Humanity is broadly divided into three groups: 1) the "old humans" who live in meat bodies, though these bodies may be heavily modified; 2) the people who exist entirely within virtual worlds and have no physical body but are otherwise like "old humans" in intellect; and 3) people with constructed intelligence, who may exist in physical bodies or purely virtually; these people are what we would call artificial intelligences (or, sometimes, artificial general intelligences) today. These three groups of humanity are not "factions" in the political sense; there is no storytelling that I care to wring out of setting them against each other. Rather, they represent three different modalities for experiencing the world. And all acknowledge their human lineage. There is no "us versus them" mentality, for instance, when it comes to those whom we would consider AI. Everyone is human.
The political conflict, rather, emerges geographically, economically, and ideologically. For example, Galaxy Federal (the galactic federal government) controls most of the settled Galaxy, but there is a breakaway civilization as well, and war exists between the two. Galaxy Federal member states are like states of the United States in that they enjoy broad self-governing autonomy while still being subservient in some matters. Thus, the quality and texture of life is quite variable across the Galaxy.

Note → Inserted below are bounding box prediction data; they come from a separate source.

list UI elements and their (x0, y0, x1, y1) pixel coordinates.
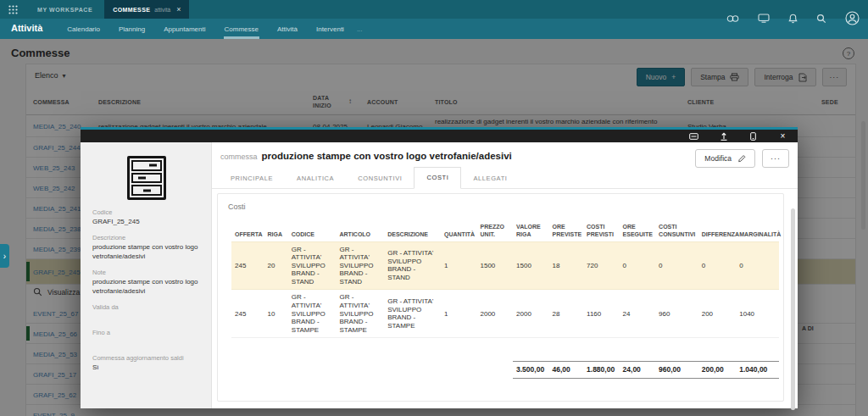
module-title: Attività (0, 19, 42, 39)
tab-close-icon[interactable]: × (176, 5, 181, 14)
field-label-fino-a: Fino a (92, 329, 201, 336)
tab-allegati[interactable]: ALLEGATI (461, 169, 519, 189)
descrizione-cell: GR - ATTIVITA' SVILUPPO BRAND - STAMPE (384, 290, 441, 338)
col-riga: RIGA (264, 221, 287, 241)
total-valore-riga: 3.500,00 (513, 362, 549, 378)
mobile-icon[interactable] (748, 132, 758, 141)
cabinet-icon (127, 156, 166, 200)
chevron-right-icon: › (3, 252, 6, 261)
link-icon[interactable] (726, 14, 739, 23)
nav-overflow[interactable]: ... (357, 19, 363, 39)
col-costi-consuntivi: COSTI CONSUNTIVI (655, 221, 698, 241)
valore-riga-cell: 1500 (513, 241, 549, 290)
field-value-codice: GRAFI_25_245 (92, 218, 201, 226)
expand-panel-tab[interactable]: › (0, 244, 9, 268)
differenza-cell: 200 (698, 290, 737, 338)
quantita-cell: 1 (441, 241, 477, 290)
workspace-tab-label: MY WORKSPACE (37, 7, 92, 13)
tab-consuntivi[interactable]: CONSUNTIVI (346, 169, 414, 189)
export-icon[interactable] (719, 132, 728, 141)
col-codice: CODICE (288, 221, 337, 241)
differenza-cell: 0 (698, 241, 737, 290)
app-grid-icon[interactable] (0, 0, 25, 19)
marginalita-cell: 1040 (736, 290, 779, 338)
workspace-tab[interactable]: MY WORKSPACE (25, 0, 104, 19)
modal-titlebar: × (81, 130, 798, 142)
col-prezzo-unit: PREZZO UNIT. (477, 221, 514, 241)
prezzo-unit-cell: 2000 (477, 290, 514, 338)
field-value-aggiornamento-saldi: Sì (92, 363, 201, 372)
articolo-cell: GR - ATTIVITA' SVILUPPO BRAND - STAND (337, 241, 385, 290)
field-value-descrizione: produzione stampe con vostro logo vetrof… (92, 243, 201, 261)
costs-table: OFFERTA RIGA CODICE ARTICOLO DESCRIZIONE… (231, 221, 779, 379)
costs-section-title: Costi (228, 202, 773, 211)
field-value-note: produzione stampe con vostro logo vetrof… (92, 278, 201, 296)
col-ore-previste: ORE PREVISTE (549, 221, 584, 241)
cost-row[interactable]: 245 20 GR - ATTIVITA' SVILUPPO BRAND - S… (231, 241, 779, 290)
col-offerta: OFFERTA (231, 221, 264, 241)
nav-item-attivita[interactable]: Attività (276, 19, 298, 39)
articolo-cell: GR - ATTIVITA' SVILUPPO BRAND - STAMPE (337, 290, 385, 338)
nav-item-calendario[interactable]: Calendario (66, 19, 101, 39)
commesse-tab[interactable]: COMMESSE attività × (104, 0, 189, 19)
col-articolo: ARTICOLO (337, 221, 385, 241)
search-icon[interactable] (816, 14, 826, 24)
ore-previste-cell: 28 (549, 290, 584, 338)
valore-riga-cell: 2000 (513, 290, 549, 338)
modal-scrollbar[interactable] (791, 208, 795, 410)
offerta-cell: 245 (231, 241, 264, 290)
modal-tabs: PRINCIPALE ANALITICA CONSUNTIVI COSTI AL… (212, 168, 798, 189)
field-label-descrizione: Descrizione (92, 234, 201, 241)
field-value-valida-da (92, 313, 201, 321)
costs-header-row: OFFERTA RIGA CODICE ARTICOLO DESCRIZIONE… (231, 221, 779, 241)
offerta-cell: 245 (231, 290, 264, 338)
cost-row[interactable]: 245 10 GR - ATTIVITA' SVILUPPO BRAND - S… (231, 290, 779, 338)
costi-consuntivi-cell: 0 (655, 241, 698, 290)
col-valore-riga: VALORE RIGA (513, 221, 549, 241)
field-label-valida-da: Valida da (92, 303, 201, 311)
nav-items: Calendario Planning Appuntamenti Commess… (66, 19, 345, 39)
prezzo-unit-cell: 1500 (477, 241, 514, 290)
modal-sidebar: Codice GRAFI_25_245 Descrizione produzio… (81, 142, 212, 408)
nav-item-planning[interactable]: Planning (118, 19, 146, 39)
bell-icon[interactable] (788, 14, 798, 24)
nav-item-interventi[interactable]: Interventi (315, 19, 345, 39)
nav-item-commesse[interactable]: Commesse (224, 19, 259, 39)
minimize-icon[interactable] (689, 132, 698, 141)
riga-link[interactable]: 20 (264, 241, 287, 290)
monitor-icon[interactable] (758, 14, 770, 23)
total-costi-previsti: 1.880,00 (583, 362, 620, 378)
modal-more-button[interactable]: ··· (762, 149, 789, 168)
codice-cell: GR - ATTIVITA' SVILUPPO BRAND - STAND (288, 241, 337, 290)
sidebar-fields: Codice GRAFI_25_245 Descrizione produzio… (92, 208, 201, 372)
costi-consuntivi-cell: 960 (655, 290, 698, 338)
riga-link[interactable]: 10 (264, 290, 287, 338)
ore-eseguite-cell: 24 (620, 290, 656, 338)
ore-eseguite-cell: 0 (620, 241, 656, 290)
avatar[interactable] (845, 11, 860, 25)
codice-cell: GR - ATTIVITA' SVILUPPO BRAND - STAMPE (288, 290, 337, 338)
quantita-cell: 1 (441, 290, 477, 338)
total-marginalita: 1.040,00 (736, 362, 779, 378)
tab-principale[interactable]: PRINCIPALE (219, 169, 285, 189)
total-costi-consuntivi: 960,00 (655, 362, 698, 378)
grid-dots-icon (8, 5, 18, 14)
modal-header: commessaproduzione stampe con vostro log… (220, 151, 512, 161)
col-costi-previsti: COSTI PREVISTI (583, 221, 620, 241)
app-screen: MY WORKSPACE COMMESSE attività × (0, 0, 868, 416)
close-icon[interactable]: × (778, 132, 787, 141)
edit-button[interactable]: Modifica (695, 149, 755, 168)
col-ore-eseguite: ORE ESEGUITE (620, 221, 656, 241)
field-value-fino-a (92, 338, 201, 347)
pencil-icon (737, 154, 746, 163)
marginalita-cell: 0 (736, 241, 779, 290)
modal-main: commessaproduzione stampe con vostro log… (212, 142, 798, 408)
tab-analitica[interactable]: ANALITICA (285, 169, 346, 189)
nav-item-appuntamenti[interactable]: Appuntamenti (163, 19, 206, 39)
total-ore-eseguite: 24,00 (620, 362, 656, 378)
commesse-tab-sublabel: attività (154, 7, 170, 13)
tab-costi[interactable]: COSTI (414, 167, 461, 189)
field-label-codice: Codice (92, 208, 201, 216)
totals-row: 3.500,00 46,00 1.880,00 24,00 960,00 200… (231, 362, 779, 378)
commessa-detail-modal: × Codice GRAFI_25_245 Descrizione produz… (81, 127, 798, 408)
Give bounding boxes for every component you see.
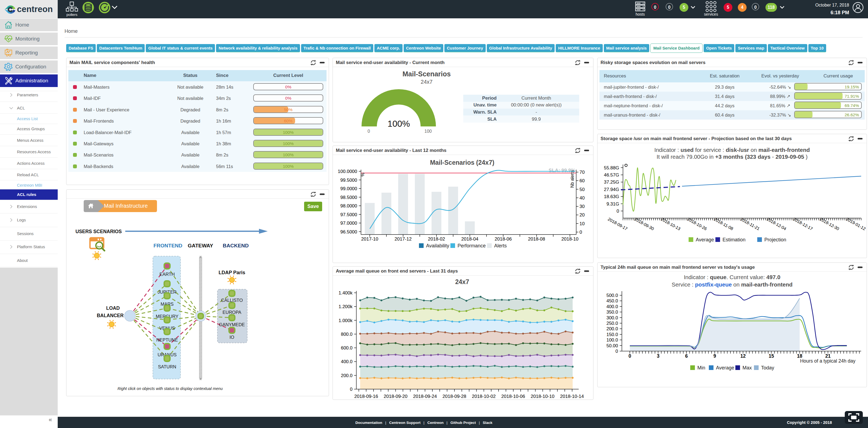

One thing to appreciate about the civilization of Galaxy Federal is that everything is really, really big. Starships are huge; megastructures abound. There is a lot of hard science fiction to be found in this—and a lot of me running around behind the scenes with my hair on fire to make sure I don't accidentally create a ship so big that its energy requirements exceed the available energy of the Universe or some damn nonsense like that.
That's Galaxy Federal, the series, the franchise, the legendarium.
But what about the actual novel that I'm working on? Well, that's the novel about Cherry. It does have an official title, but I haven't announced that publicly yet, so for the time being the working title is "Galaxy Federal Inaugural Novel," or GalFIN. 😏 (Just kidding, though that does sound like some kind of fun miniature-golf-adjacent leisure sport.)
I've said very little as yet about this story publicly, even though it has been in active development for over seven years. Here is what I can say about it today:
Diwa ng Seresa, more commonly known by her popular epithet Cherry Ilyapa, is a famous starship captain—the most successful and admired in all the War Sectors. But life is not easy for her, and she often skirts the line of oblivion. Now she is being promoted and reassigned, but on her final voyage she sees an upsetting photograph of a battle that she fought in many years ago. When she gets permission to investigate, Cherry and the Starship Sevenge unwittingly begin a journey into the unknown from which there is no return.
That's not the best back-of-the-book blub you've ever read, I grant, but it's the best I could do on short notice. Several fundamental details of the story and its arrangement are still in flux such that it is difficult to write any synopsis. But hopefully this does the job of intriguing your curiosity without giving away too much and/or becoming wrong or outdated in the future.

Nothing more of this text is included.